Après la fin des 11 jours de la campagne israélienne de bombardement contre Gaza, Sinwar s’était adressé à VICE News et avait tenté de situer la lutte des Palestiniens dans un contexte américain, utilisant des cas récents de violence policière mortelle contre des Afro-Américains.
« Le même type de racisme qui a tué George Floyd est utilisé par Israël contre les Palestiniens à Jérusalem, dans le quartier de Sheikh Jarrah, et en Cisjordanie. Et par l’assassinat par le feu de nos enfants. Et contre la bande de Gaza au moyen du siège, de l’assassinat et de la famine. »
Les attaques israéliennes ont pris fin quand le président Biden est intervenu et a dit à Netanyahou d’en rester là.

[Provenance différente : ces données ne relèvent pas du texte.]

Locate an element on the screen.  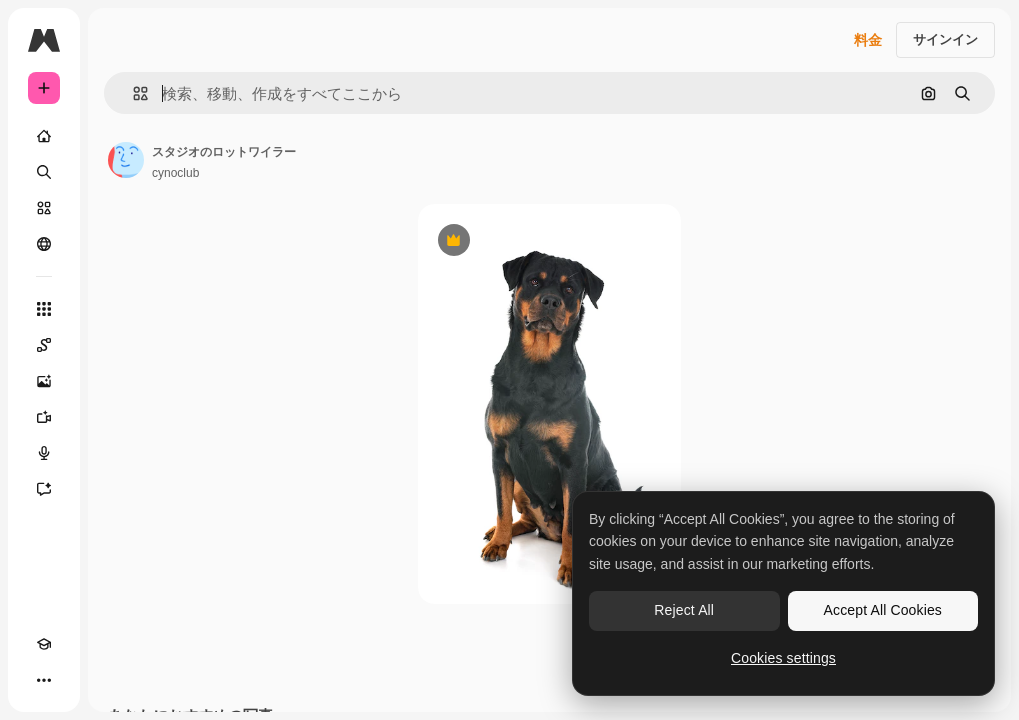
[その他] is located at coordinates (44, 680).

« Hé, mon vieux, nous sommes à bout de course, ici »,
a dit Biden à Netanyahou par téléphone le 19 mai.
« C’est fini. »
Deux jours plus tard, Israël acceptait un cessez-le-feu.
« Notre combat contre l’occupation qui a profané notre terre, déplacé notre peuple et qui est toujours occupée à assassiner et à déplacer des Palestiniens – confisquant des terres et attaquant des lieux sacrés – est une bataille ouverte »,
a déclaré Sinwar. Quand on l’a interrogé sur l’assassinat de civils israéliens par les roquettes du Hamas, Sinwar s’est animé.

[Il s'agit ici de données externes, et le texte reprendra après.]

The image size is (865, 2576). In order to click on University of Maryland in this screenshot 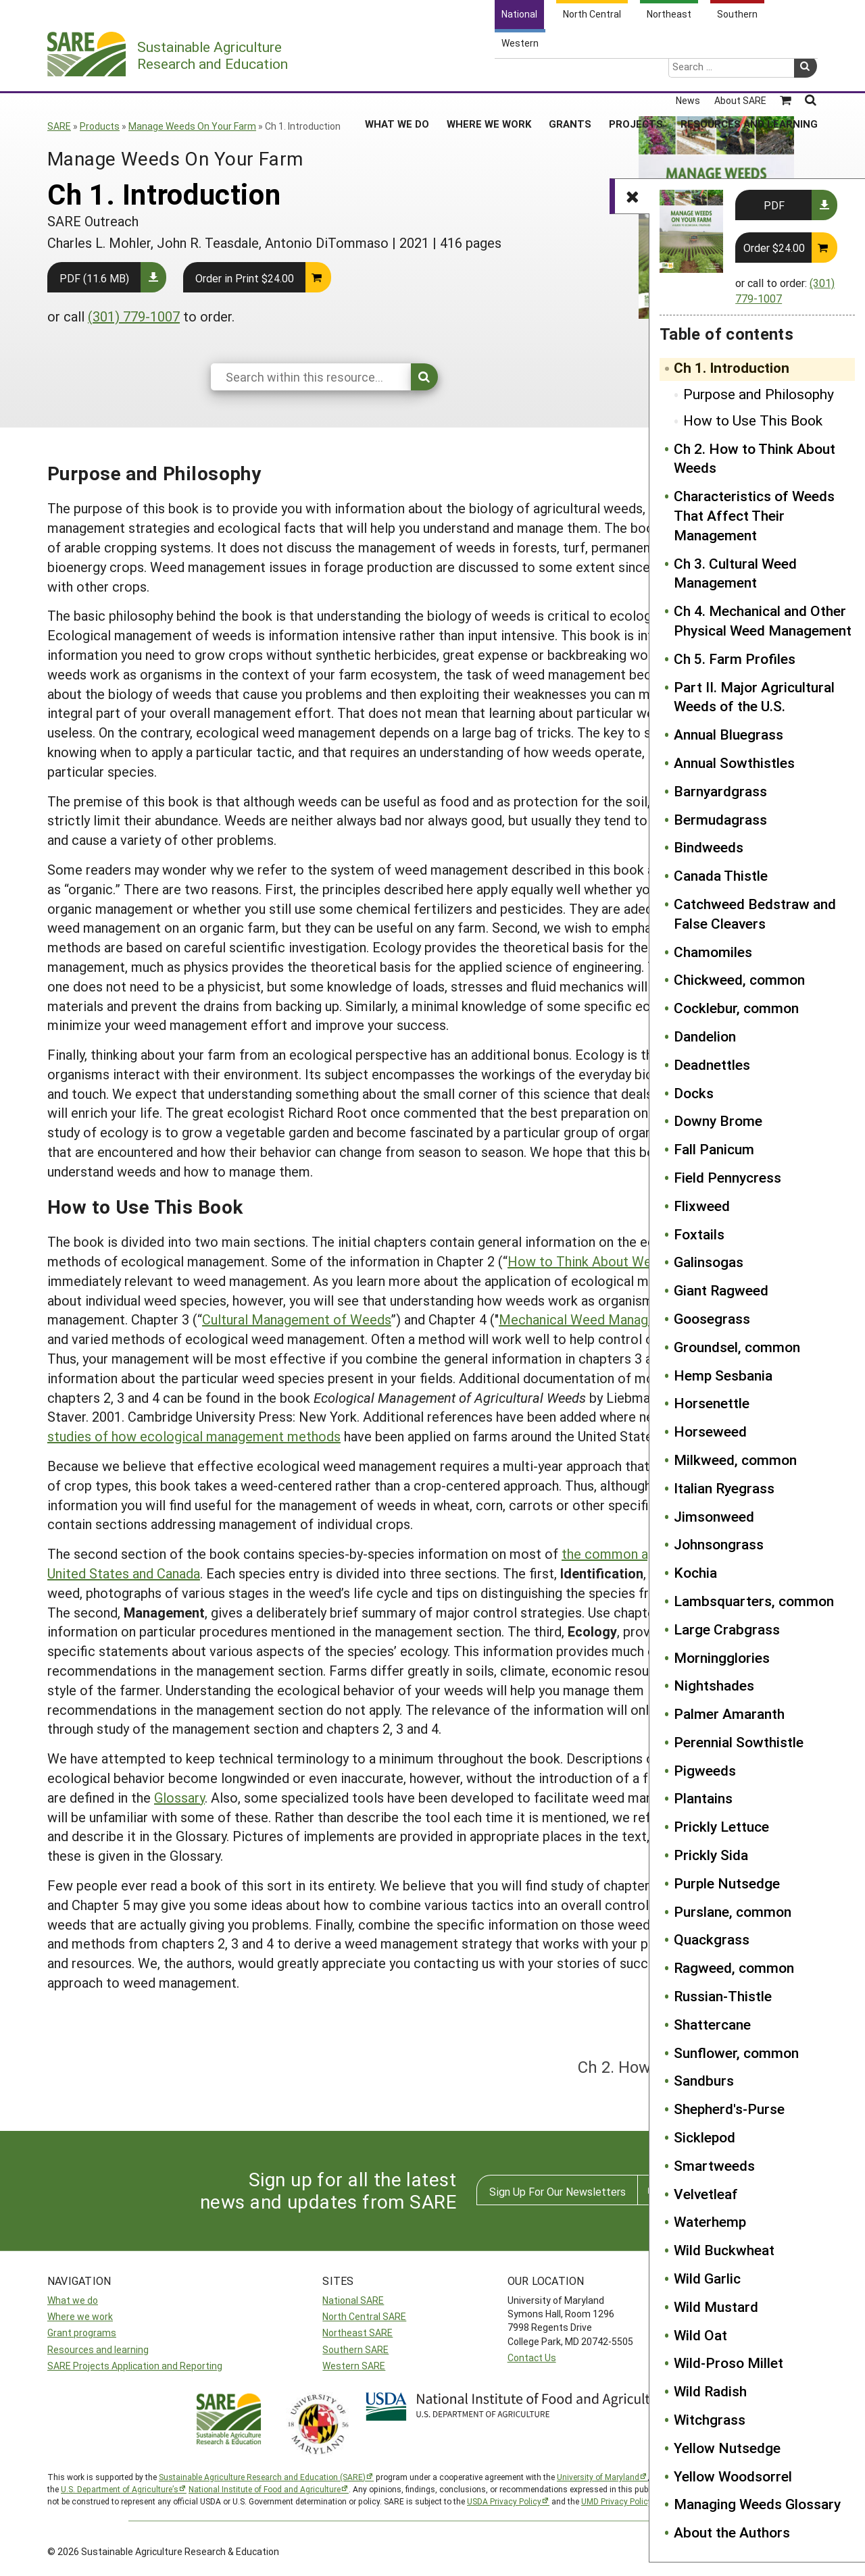, I will do `click(598, 2476)`.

« Vous ne pouvez comparer cela à ceux qui résistent et se défendent avec des armes qui ont l’air d’être primitives, en comparaison. Si nous avions les capacités de lancer des missiles de précision ciblant des objectifs militaires, nous n’aurions pas utilisé les roquettes dont nous nous sommes servis »,
a-t-il riposté.
« Le monde attend-il de nous que nous soyons des victimes bien éduquées alors qu’on nous tue ? Que nous nous laissions massacrer sans le moindre bruit ? C’est impossible. »
Deux ans et demi plus tard, Sinwar autorisait le lancement de l’opération Déluge d’Al-Aqsa, la seule attaque et la plus meurtrière de l’histoire à l’intérieur même d’Israël.

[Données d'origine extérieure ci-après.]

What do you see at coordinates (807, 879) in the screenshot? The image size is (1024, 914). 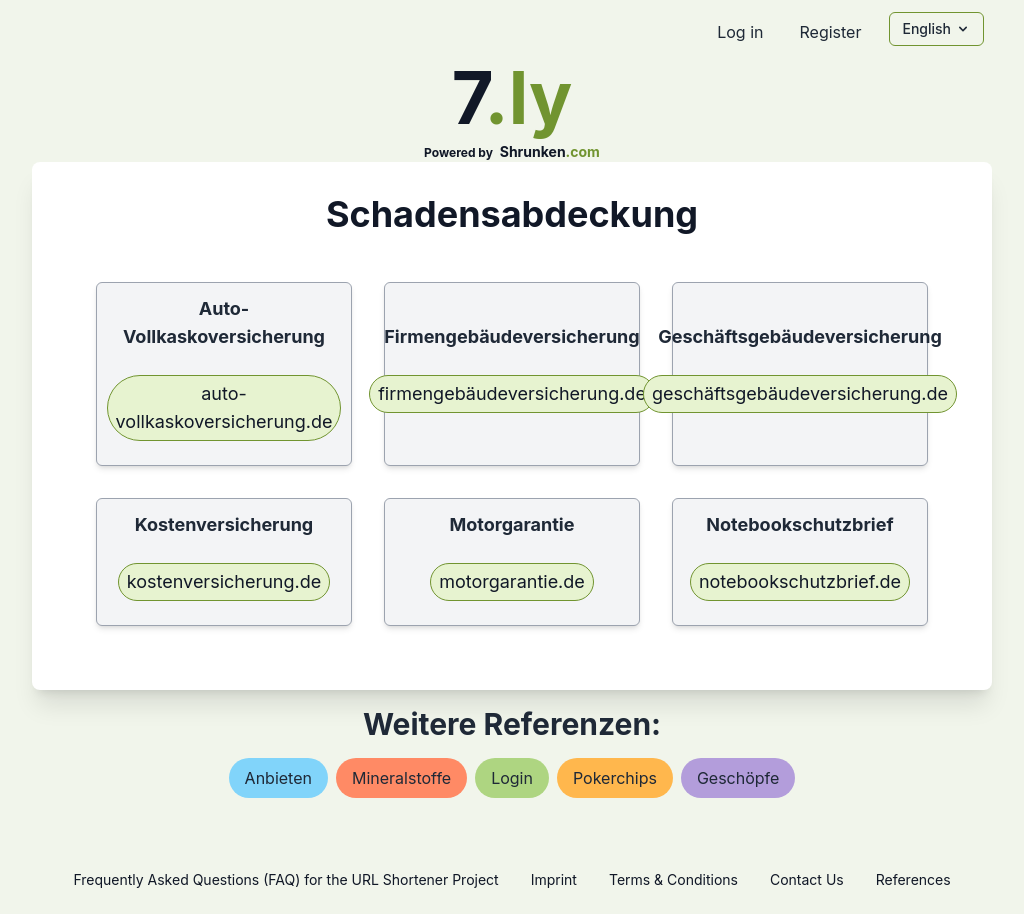 I see `Contact Us` at bounding box center [807, 879]. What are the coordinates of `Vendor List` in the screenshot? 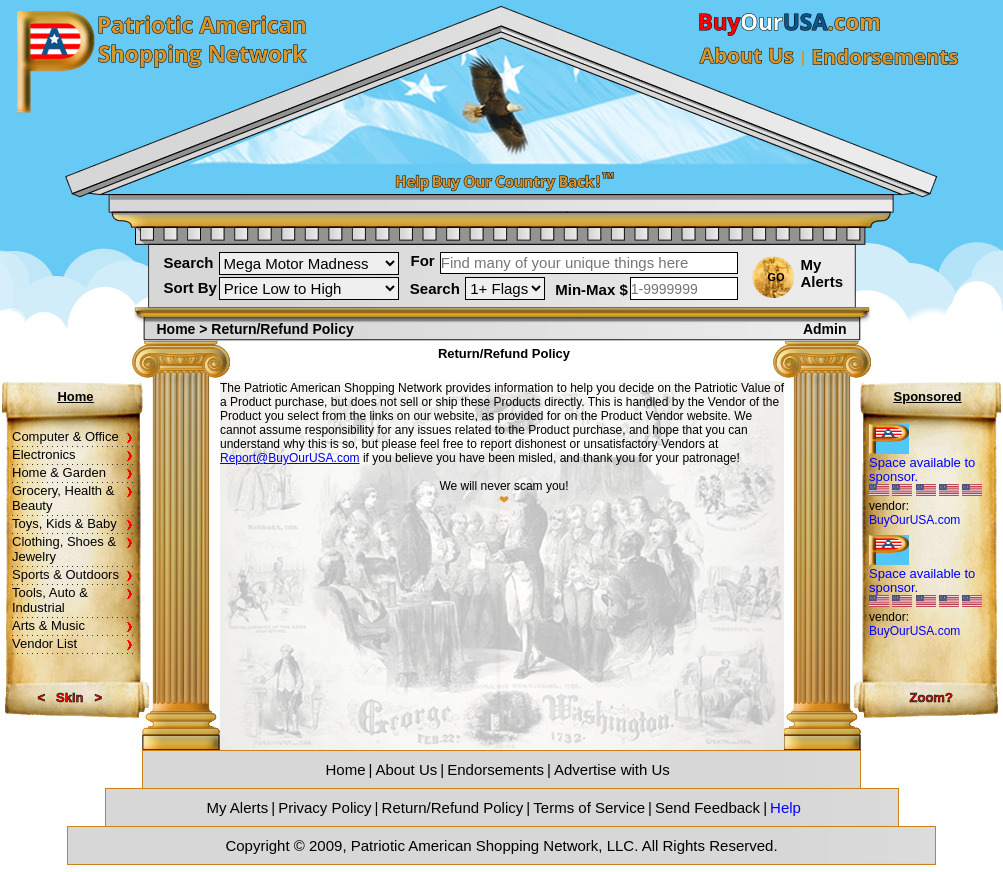 It's located at (44, 643).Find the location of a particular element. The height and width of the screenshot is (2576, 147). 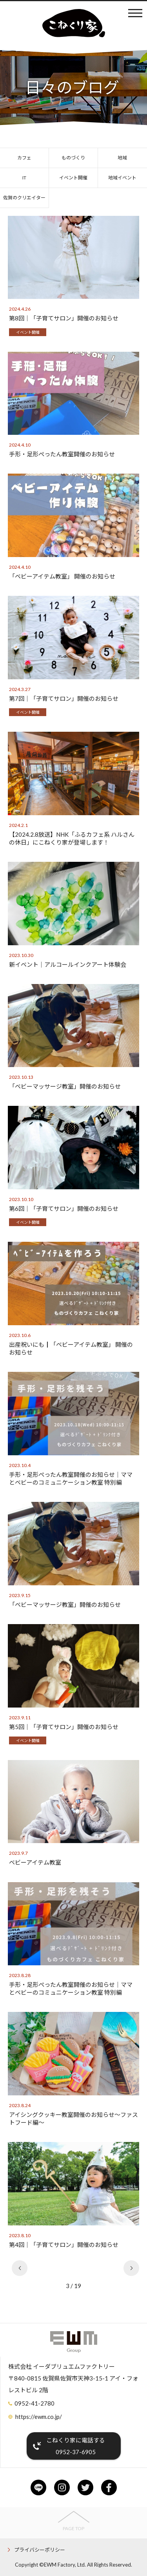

Les responsables du Hamas m’ont dit que, pour des raisons stratégiques, ils avaient minuté les attaques de façon à les faire coïncider avec Shemini Atzeret, la journée finale du Sukkot, les congés de Thanksgiving, mais, en gros, dans le but d’exploiter les dissensions croissantes au sein de la société israélienne et l’impopularité de plus en plus grande de Netanyahou en Israël même. Sur un plan tactique, ils s’engageaient dans une surveillance extensive des sites militaires israéliens le long de ce que l’on appelle communément « l’enveloppe de Gaza », et ils identifiaient les faiblesses des systèmes de surveillance et des défenses périmétriques.
Durant les deux années qui ont précédé les attaques du 7 octobre, m’ont dit les responsables du Hamas, ils ont adressé à Israël des avertissements afin qu’il mette un terme à ses activités dans les colonies illégales et il renonce à ses annexions en Cisjordanie et à Jérusalem-Est. Le Hamas protestait également contre les attaques et provocations israéliennes de plus en plus nombreuses sur les terrains de la mosquée Al-Aqsa, le site islamique le plus sacré de la Palestine, et il demandait que les EU et les autres nations freinent Israël.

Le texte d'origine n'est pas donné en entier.